All eyes were on the Swedish pop phenom.

NEW YORK — Swedish pop phenom and possible Stateside star-to-be Lykke Li played the second date of a U.S. minitour on Thursday night, a sold-out show at a Greenwich Village nightclub. The crowd seemed very NYU, and many of them were singing along to the songs. This was no tremendous surprise: Li's debut album, the dazzling Youth Novels, was only released in this country last week, but her various European videos have already scored more than 2-million hits on YouTube.

Li's record was produced by Björn Yttling, of Peter Björn and John, who also helps craft the songs she writes. The sound is stripped down and the music is hard — impossible, actually — to label. It's irresistibly danceable (Li is a big hip-hop fan), but it's not "dance music." It has the rhythmic punch and melodic propulsion of rock (her mother was a member of an all-girl punk band back in the '80s), but it's not strictly "rock music" either. The album also contains one of the year's most ravishing ballads — a track called "Tonight" — which makes her work all the harder to pin down. (Li's name, by the way, is pronounced "Licky-lee," and uttered as if it were one word.)

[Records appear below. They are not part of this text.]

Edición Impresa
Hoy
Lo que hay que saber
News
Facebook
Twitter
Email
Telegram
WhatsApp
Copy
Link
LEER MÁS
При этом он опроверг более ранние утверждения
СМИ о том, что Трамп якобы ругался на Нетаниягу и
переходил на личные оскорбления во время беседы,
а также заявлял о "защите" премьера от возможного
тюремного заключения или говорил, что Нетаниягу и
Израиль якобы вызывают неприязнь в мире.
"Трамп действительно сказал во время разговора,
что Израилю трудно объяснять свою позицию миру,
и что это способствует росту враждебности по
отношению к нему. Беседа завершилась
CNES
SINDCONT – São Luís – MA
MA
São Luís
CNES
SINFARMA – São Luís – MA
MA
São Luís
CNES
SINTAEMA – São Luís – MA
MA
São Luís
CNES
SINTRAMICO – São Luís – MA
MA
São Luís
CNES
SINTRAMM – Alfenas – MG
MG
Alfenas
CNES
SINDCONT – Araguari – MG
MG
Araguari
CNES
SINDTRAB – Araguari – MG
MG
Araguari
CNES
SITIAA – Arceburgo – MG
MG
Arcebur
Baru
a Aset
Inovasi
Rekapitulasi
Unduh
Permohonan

The club she played, a relatively new venue called Le Poisson Rouge, was ideal for her current show, which is very straightforward. Some 600 people were arrayed at tables and up on risers around a circular stage in the middle of the room. The high-end lighting technology seemed to reflect the state of that particular art, and the sound system was that rare thing, a model of both bone-shivering power and absolute clarity. Since Li's music includes some subtle details that might otherwise go missing, this was a perfect environment.

She has an unusual three-piece band: a keyboardist who switches off between synthesizer and piano, a guitarist who alternates between bass and nylon-string acoustic (no electric guitars, but he riffs anyway), and a drummer who can do a lot of interesting things just clacking away on the rim of his floor tom, which has a cowbell taped to its top. The group is very tight, and Li, who's only 22, takes the stage like she just bought it, whipping the air with her long blonde hair (gone is the tight little bun of the Euro videos), occasionally feeding her powerful alto through a raspy megaphone, and at one point tossing off a little solo on toy trumpet.

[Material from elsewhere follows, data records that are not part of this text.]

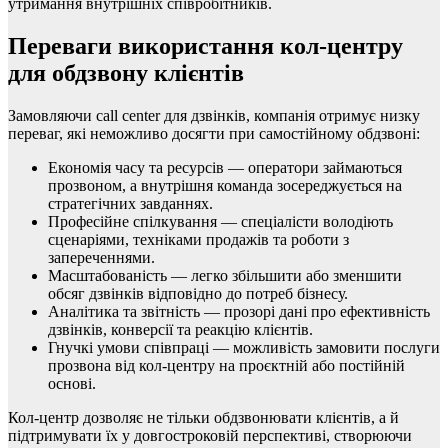
утримання внутрішніх співробітників.
Переваги використання кол-центру
для обдзвону клієнтів
Замовляючи call center для дзвінків, компанія отримує низку
переваг, які неможливо досягти при самостійному обдзвоні:
Економія часу та ресурсів — оператори займаються
прозвоном, а внутрішня команда зосереджується на
стратегічних завданнях.
Професійне спілкування — спеціалісти володіють
сценаріями, техніками продажів та роботи з
запереченнями.
Масштабованість — легко збільшити або зменшити
обсяг дзвінків відповідно до потреб бізнесу.
Аналітика та звітність — прозорі дані про ефективність
дзвінків, конверсії та реакцію клієнтів.
Гнучкі умови співпраці — можливість замовити послуги
прозвона від кол-центру на проєктній або постійній
основі.
Кол-центр дозволяє не тільки обдзвонювати клієнтів, а й
підтримувати їх у довгостроковій перспективі, створюючи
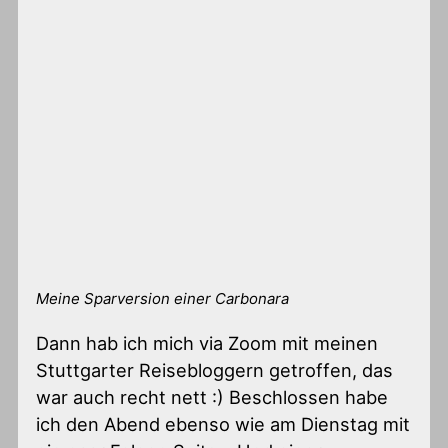
Meine Sparversion einer Carbonara
Dann hab ich mich via Zoom mit meinen
Stuttgarter Reisebloggern getroffen, das
war auch recht nett :) Beschlossen habe
ich den Abend ebenso wie am Dienstag mit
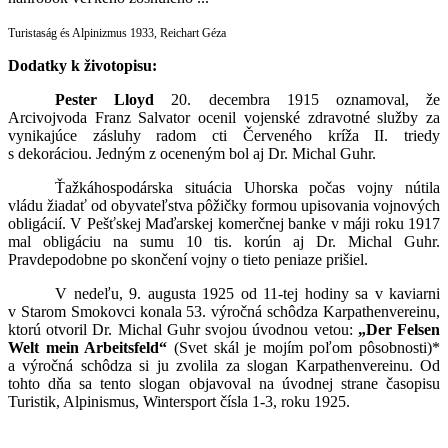
Turistaság és Alpinizmus 1933, Reichart Géza
Dodatky k životopisu:
Pester Lloyd
20. decembra 1915 oznamoval, že
Arcivojvoda Franz Salvator ocenil vojenské zdravotné služby za
vynikajúce zásluhy radom cti Červeného kríža II. triedy
s dekoráciou. Jedným z oceneným bol aj Dr. Michal Guhr.
Ťažkáhospodárska situácia Uhorska počas vojny nútila
vládu žiadať od obyvateľstva pôžičky formou upisovania vojnových
obligácií. V Pešťskej Maďarskej komerčnej banke v máji roku 1917
mal obligáciu na sumu 10 tis. korún aj Dr. Michal Guhr.
Pravdepodobne po skončení vojny o tieto peniaze prišiel.
V nedeľu, 9. augusta 1925 od 11-tej hodiny sa v kaviarni
v Starom Smokovci konala 53. výročná schôdza Karpathenvereinu,
ktorú otvoril Dr. Michal Guhr svojou úvodnou vetou:
„Der Felsen
Welt mein Arbeitsfeld“
(Svet skál je mojím poľom pôsobnosti)*
a výročná schôdza si ju zvolila za slogan Karpathenvereinu. Od
tohto dňa sa tento slogan objavoval na úvodnej strane časopisu
Turistik, Alpinismus, Wintersport čísla 1-3, roku 1925.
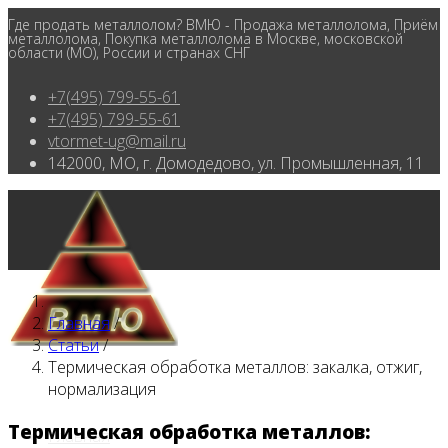
Где продать металлолом? ВМЮ - Продажа металлолома, Приём
металлолома, Покупка металлолома в Москве, московской
области (МО), России и странах СНГ
+7(495) 799-55-61
+7(495) 799-55-61
vtormet-ug@mail.ru
142000, МО, г. Домодедово, ул. Промышленная, 11
Главная
/
Статьи
/
Термическая обработка металлов: закалка, отжиг,
нормализация
Термическая обработка металлов:
Главная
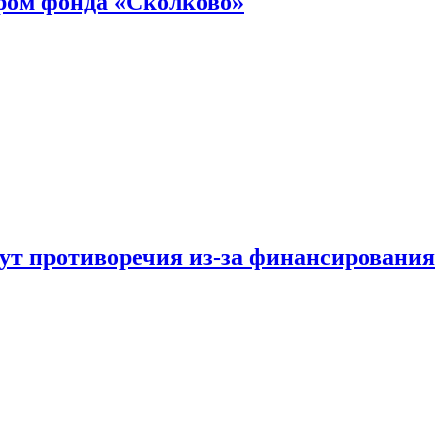
ром фонда «Сколково»
тут противоречия из-за финансирования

She gave the enthusiastic crowd pretty much what it expected off her album, including the overseas hits "I'm Good, I'm Gone" (also the first single here) and "Little Bit," as well as such standout tracks as the dreamy "Dance, Dance, Dance" (a song which isn't exactly what you might assume it to be). Every now and then she whacked a tambourine, smacked a cymbal and turned her boot heels into a very persuasive rhythm instrument. People were eating it up.

Halfway through the performance, she scanned the room and announced, "It's all right to kiss at my shows." Sweet. I doubt if anyone took her up on that, though. All eyes were, and who knows, may remain, on Lykke Li.